▶ _Extracted data_
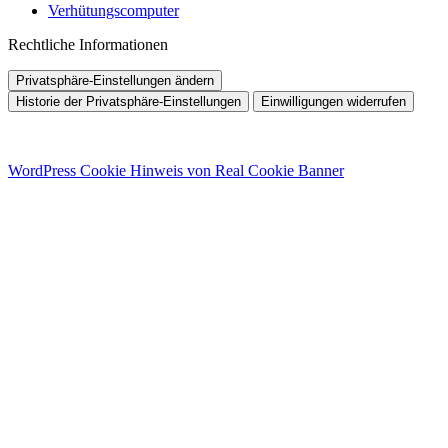
Verhütungscomputer
Rechtliche Informationen
Privatsphäre-Einstellungen ändern
Historie der Privatsphäre-Einstellungen
Einwilligungen widerrufen
WordPress Cookie Hinweis von Real Cookie Banner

▶ _Assignment_
Count the lines of the material above that contain "Privatsphäre"; your reply is that number and no more.

▶ _Output_
2